La Terre a connu cinq extinctions massives et certains scientifiques laissent entendre que nous sommes en train d’observer les signes précurseurs d’une sixième extinction. Bien qu’habituellement ils en donnent pour preuve non pas la dégradation des océans mais la destruction des forêts tropicales mondiales, le panel a cependant constaté que les extinctions massives de la vie marine par le passé comportaient trois signes: une hypoxie accrue ou de faibles niveaux d’oxygène, un accroissement des «zones mortes» et une acidification de l’océan. Ces trois même phénomènes sont en train de se produire et ce, en raison des impacts humains qui viennent s’ajouter à la surpêche et à d’autres problèmes.


Marée basse sur l’île indonésienne de Sulawesi. Photo de Rhett A. Butler.
Marée basse sur l’île indonésienne de Sulawesi. Photo de Rhett A. Butler.

L’océan connaît un taux en dioxyde de carbone comme on n’en avait pas vu depuis la dernière extinction massive marine il y a environ 55 millions d’années, ce dioxyde de carbone étant émis par les activités humaines. Cette augmentation en carbone, lequel est capturé par les océans, entraîne une acidification (soit de plus bas niveaux de pH) qui met en danger les récifs de coraux mondiaux, menace des espèces d’algues et pourrait bien condamner des animaux emblématiques tel que le poisson clown. Tous les impacts de cette acidification ne sont pas encore connus mais il y a 55 millions d’années, la moitié des espèces marines avait disparu.


De plus, les changements climatiques font fondre les banquises de l’Arctique et du Groënland plus rapidement que prévu, ce qui risque non seulement d’augmenter les niveaux de la mer mais d’entraîner des émissions de méthane des gisements sous-marins.


Les zones marines mortes sont aussi en augmentation. En 2008, plus de 400 zones mortes étaient mondialement identifiées mais de récentes recherches ont constaté que de telles zones – où l’oxygène dissous est tombé à des niveaux tellement bas que la plupart des espèces marines ne peuvent plus survivre – doublent chaque décennie. Les zones mortes sont dûs aux déversements d’origine agricole, en particulier les engrais riches en azoet, tout autant qu’à la combustion des carburants fossiles.

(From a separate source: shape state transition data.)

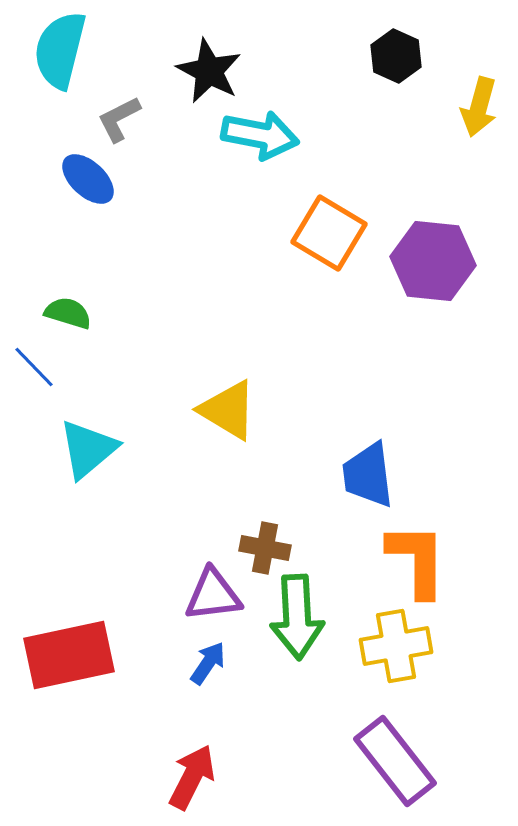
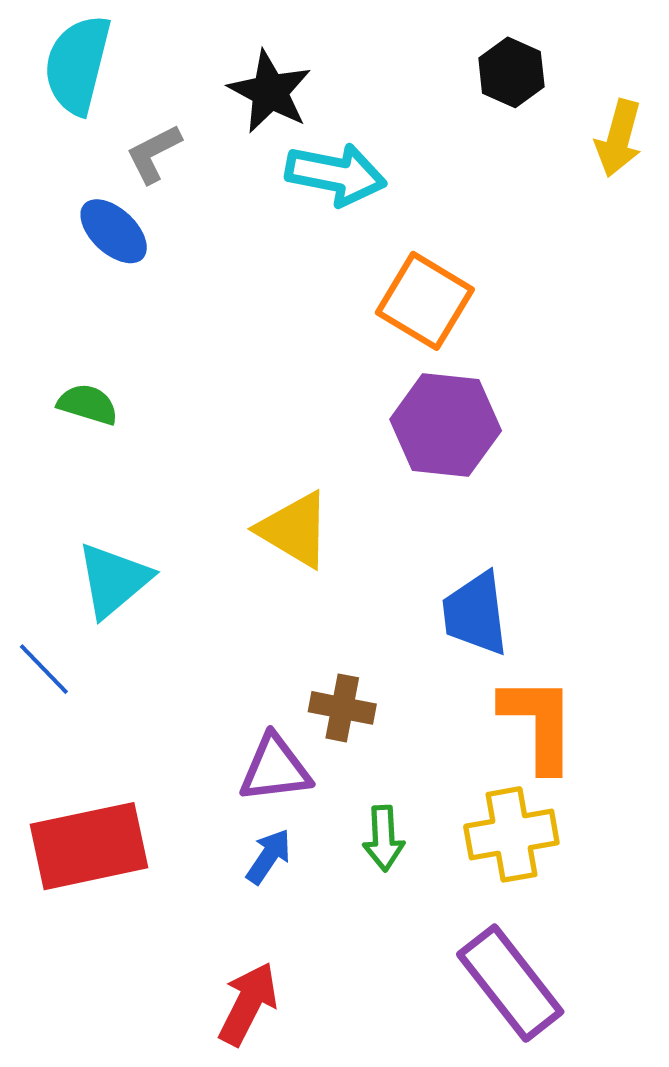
purple hexagon: (433, 261) -> (446, 425), moved
blue line: (34, 367) -> (44, 669), moved
green arrow: (297, 617) -> (384, 838), moved, size x0.6

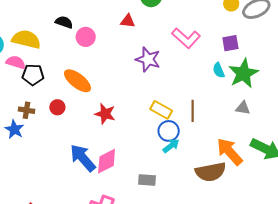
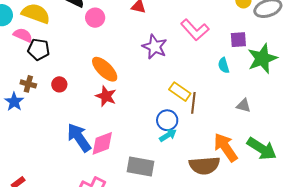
green star: (243, 73) -> (262, 58), moved
orange ellipse: (77, 81) -> (105, 69), moved
yellow rectangle: (161, 110) -> (180, 92), moved
gray rectangle: (147, 180) -> (140, 167), size x1.5

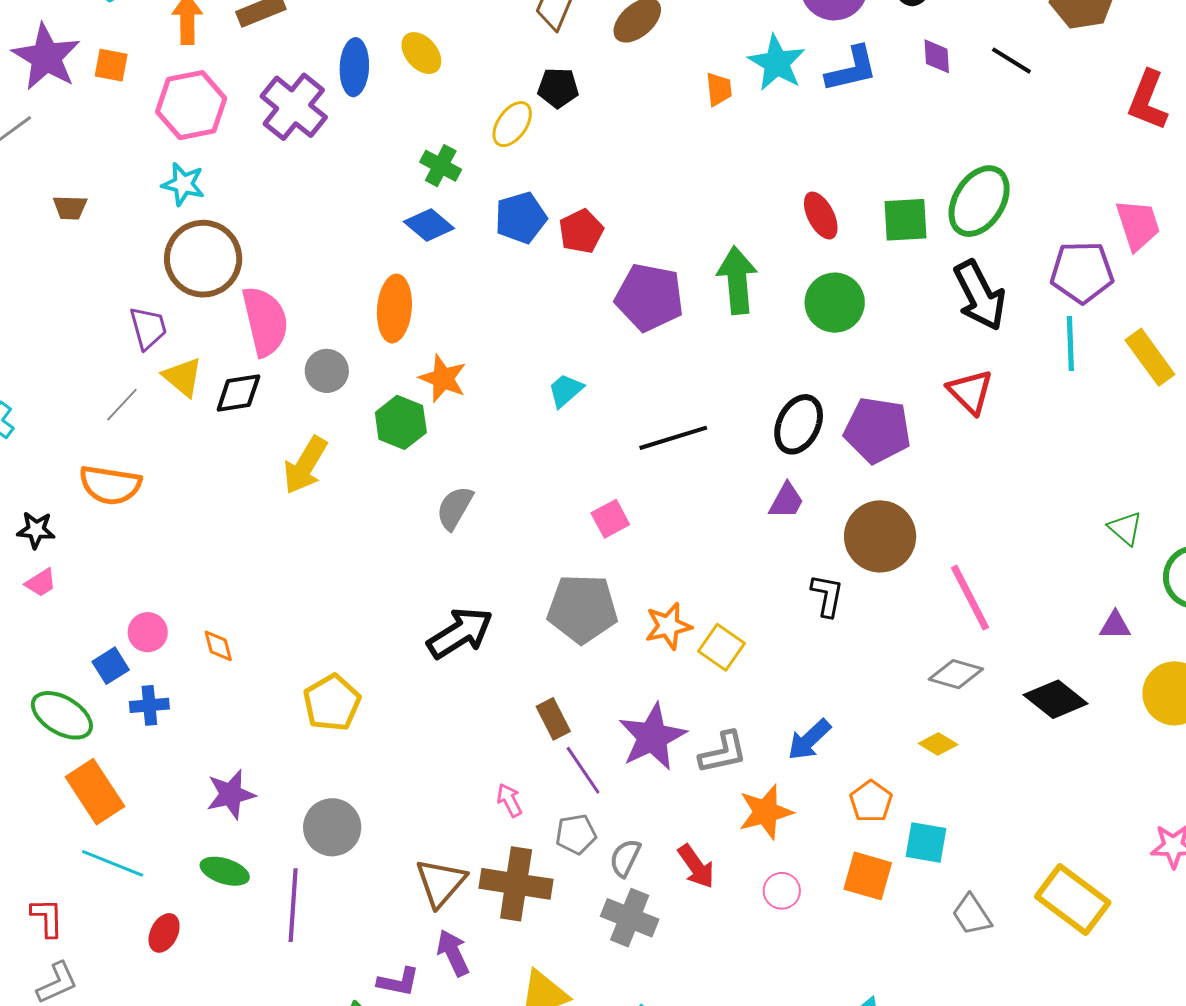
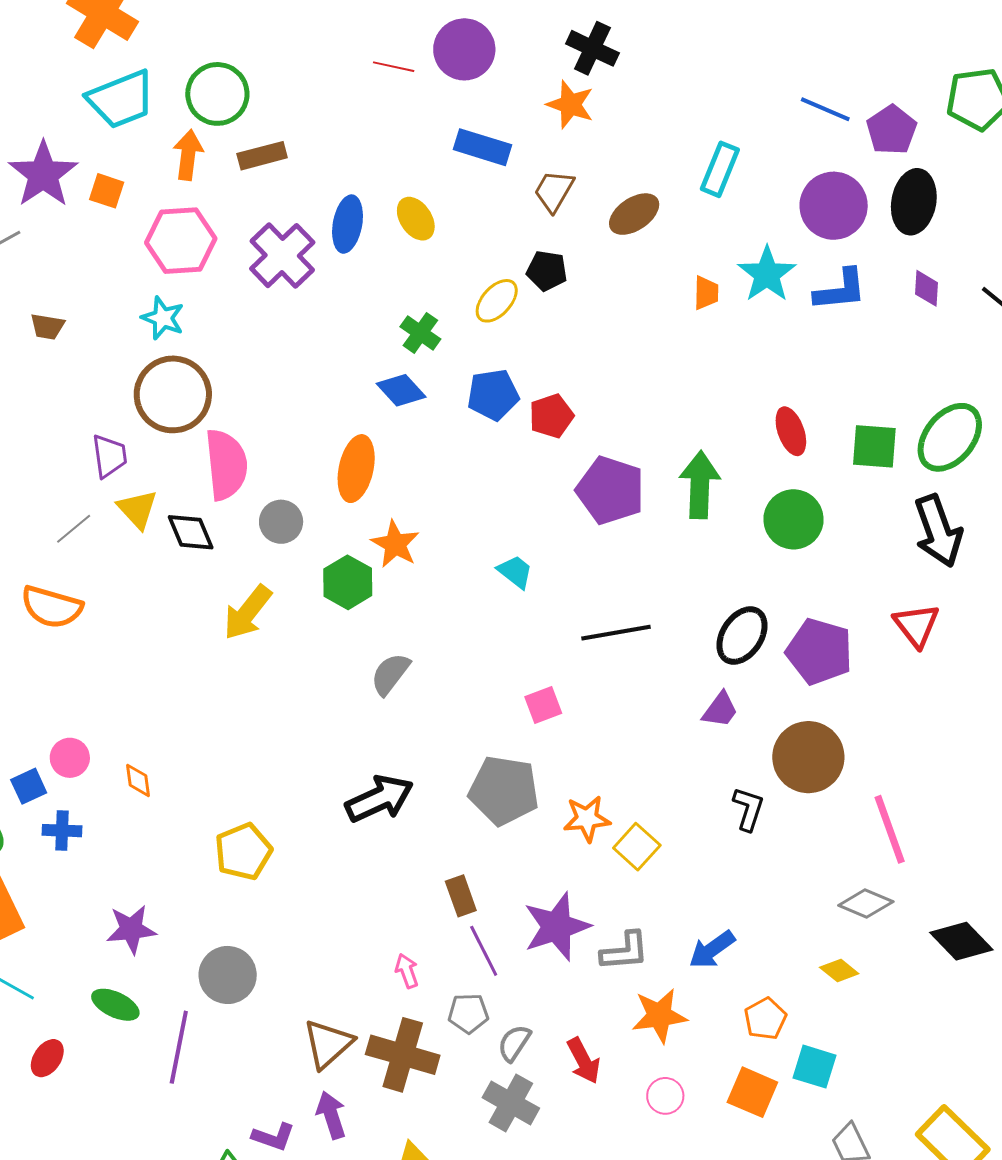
cyan trapezoid: (566, 390) -> (515, 572), turned 72
black diamond: (238, 393) -> (191, 532), turned 69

La surpêche a déjà privé les océans de nombreuses espèces marines capitales. Certains poissons cibles et certaines espèces prises accessoirement (c’est-à-dire celles qui sont tuées par accident) ont chuté de 90% rapportent les chercheurs. Suite à l’effondrement des populations des poissons cibles, les pêcheries industrielles passent simplement à d’autres espèces jusqu’à ce qu’elles aussi soient décimées. A présent, les pêcheries industrielles ont en ligne de mire l’Arctique comme l’Antarctique. L’Arctique, qui est de plus en plus vulnérable en raison de la fonte des glaces provoquée par les changements climatiques est récemment aussi devenue la cible des compagnies pétrolières et gazières.

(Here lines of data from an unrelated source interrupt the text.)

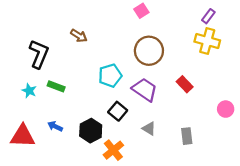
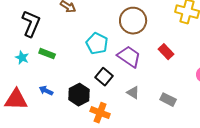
cyan pentagon: (110, 76) -> (97, 44), turned -30
gray rectangle: (187, 136) -> (168, 100), turned -56
orange cross: (113, 150) -> (100, 113), turned -30

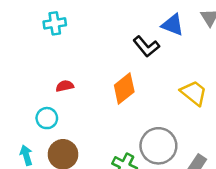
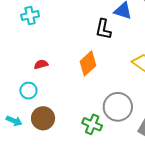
black L-shape: (146, 46) -> (103, 29), turned 55
cyan arrow: (26, 155) -> (14, 121), turned 133

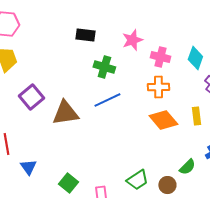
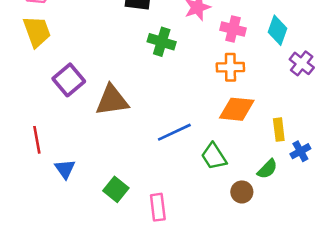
blue line: (107, 100) -> (174, 132), moved
yellow rectangle: (196, 116) -> (279, 130), moved
orange diamond: (163, 120) -> (237, 109), turned -44
green trapezoid: (137, 180) -> (214, 156), moved, turned 90

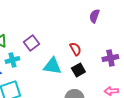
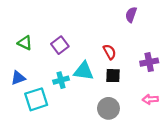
cyan cross: (12, 60) -> (61, 80), moved
black square: (78, 70) -> (113, 76), turned 32

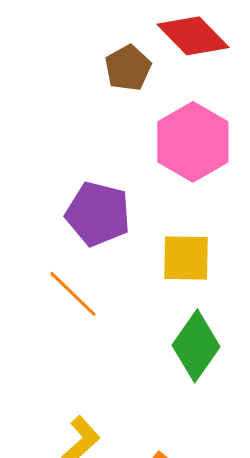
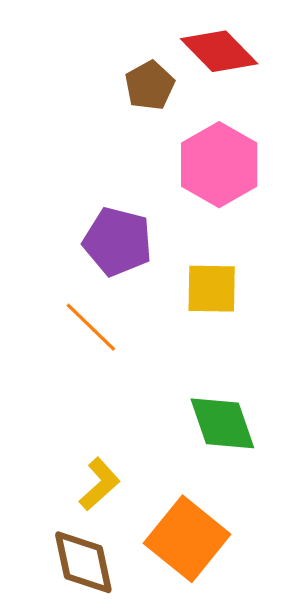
green diamond: (196, 346) -> (222, 423), moved, turned -54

Une nouvelle étude montre par ailleurs que les déchets humains dans les écosystèmes marins sont plus néfastes qu’escompté. Les minuscules particules de plastique absorbent les produits chimiques tels que les produits ignifuges et le musc synthétique, qui sont ensuite consommés par la faune et la flore marine. Ces produits chimiques ont été trouvés jusqu’aux mers polaires. Une autre étude a constaté que la décomposition plastique dans les océans est beaucoup plus rapide que prévu, libérant de potentielles substances toxiques.



Tous ces impacts entre autres ne laissent pas aux écosystèmes marins le temps de se rétablir mais créent plutôt des effets interactifs qui les mettent en grave danger.

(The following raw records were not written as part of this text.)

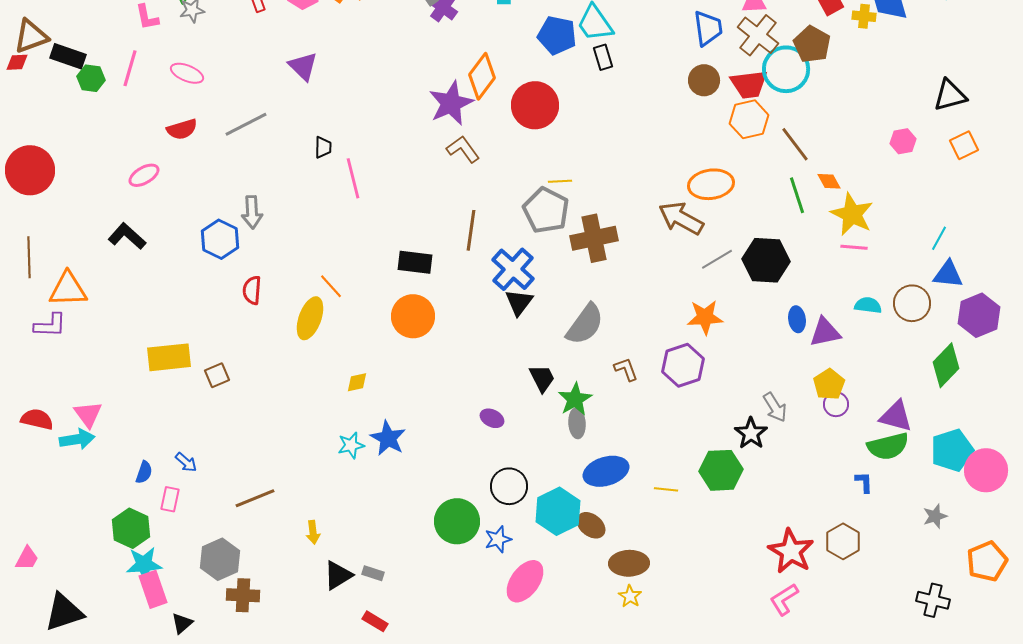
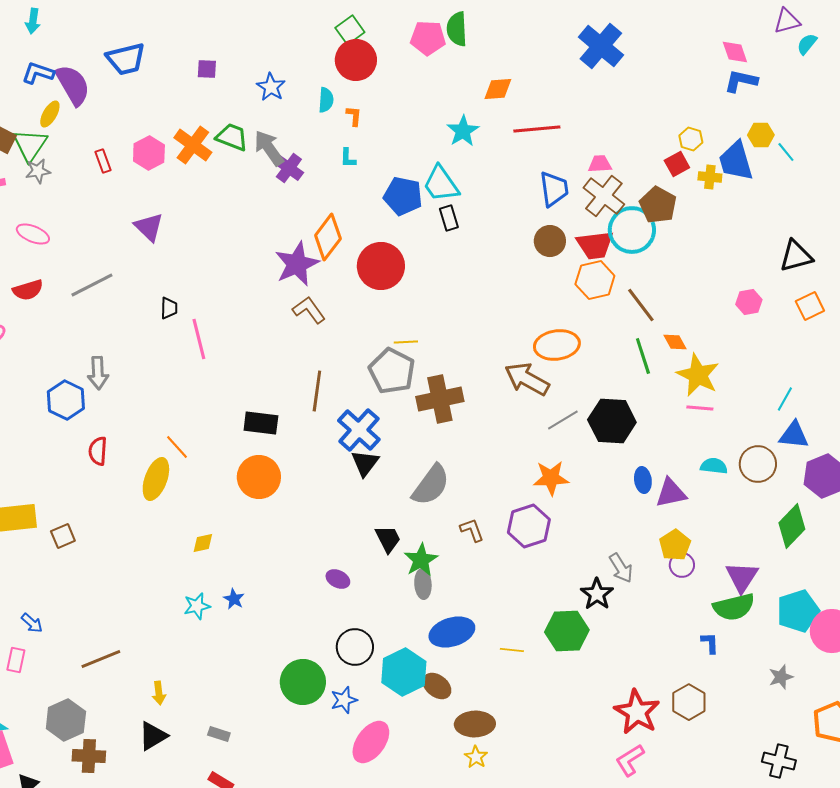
purple triangle: (896, 416) -> (742, 577), turned 48
blue star: (388, 438) -> (234, 599), size x0.6
black triangle: (338, 575) -> (153, 736), moved

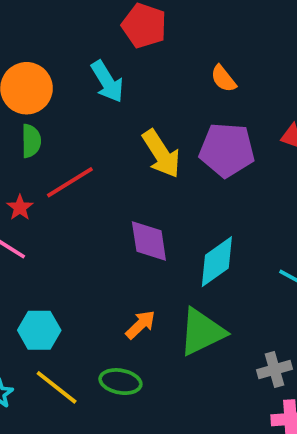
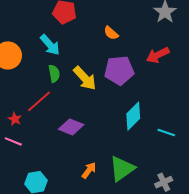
green semicircle: (31, 141) -> (54, 74), moved
purple diamond: (149, 241) -> (71, 127), moved, turned -50
cyan diamond: (217, 262) -> (133, 116), moved

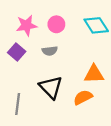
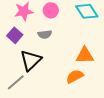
black triangle: (51, 87) -> (31, 60), moved, turned 30
gray line: (18, 104) -> (16, 82), turned 42

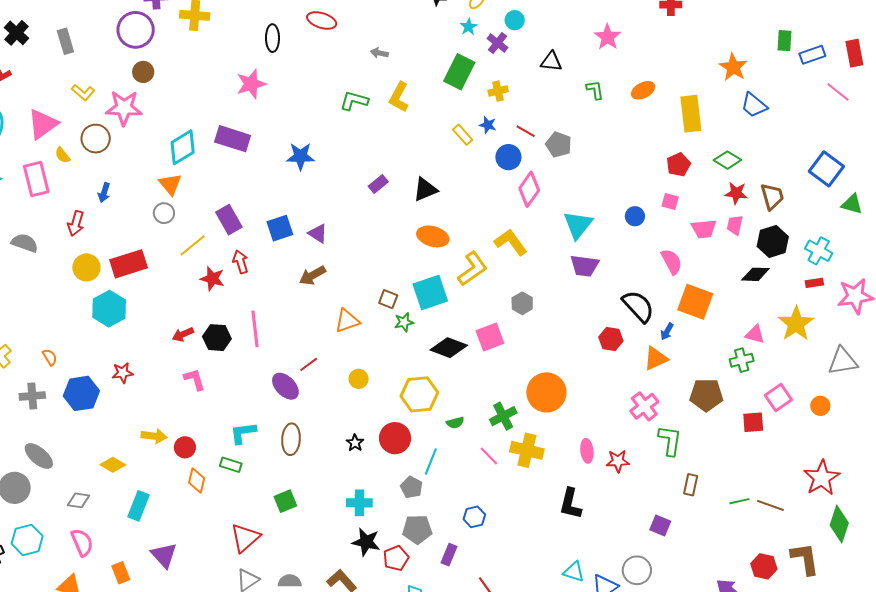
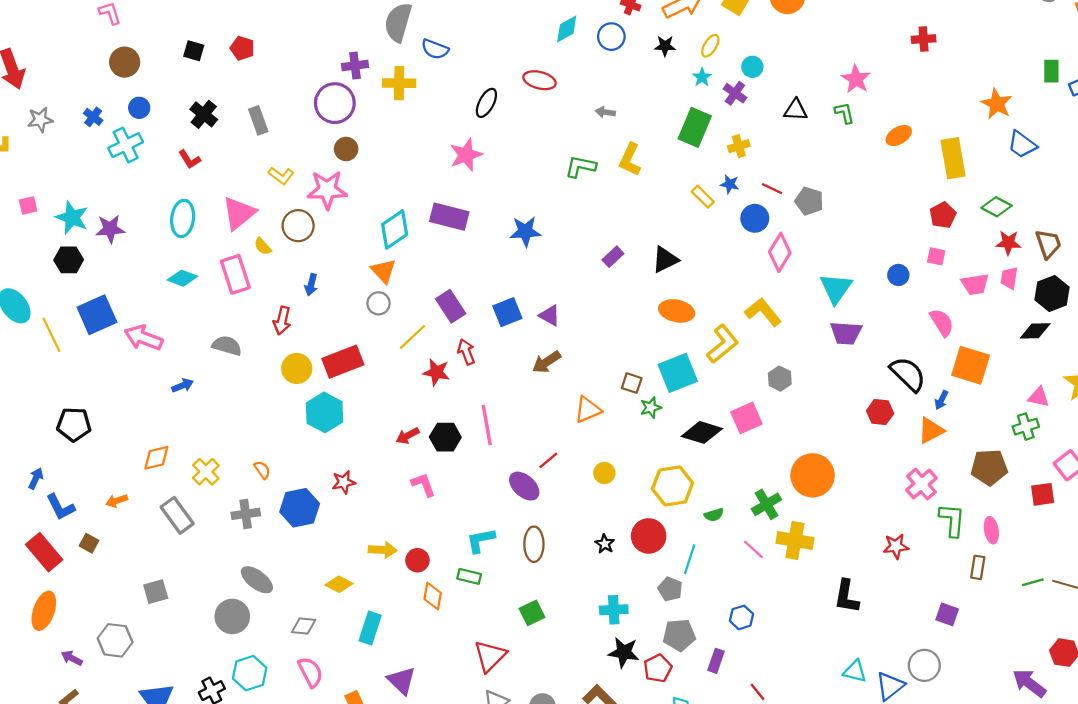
black ellipse: (272, 38) -> (486, 103), turned 32
green L-shape: (595, 90) -> (844, 113), moved
pink ellipse: (587, 451) -> (991, 530), moved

Une scientifique (à droite) travaille avec un bénévole à collecter des données sur une tortue luth nichant au Suriname. La tortue luth est répertoriée comme étant en danger critique d’extinction sur la liste rouge de l’ Union internationale pour la Conservation de la Nature, et ce en raison de noyade par prise accessoire. Photo de Jeremy Hance.
Une scientifique (à droite) travaille avec un bénévole à collecter des données sur une tortue luth nichant au Suriname. La tortue luth est répertoriée comme étant en danger critique d’extinction sur la liste rouge de l’ Union internationale pour la Conservation de la Nature, et ce en raison de noyade par prise accessoire. Photo de Jeremy Hance.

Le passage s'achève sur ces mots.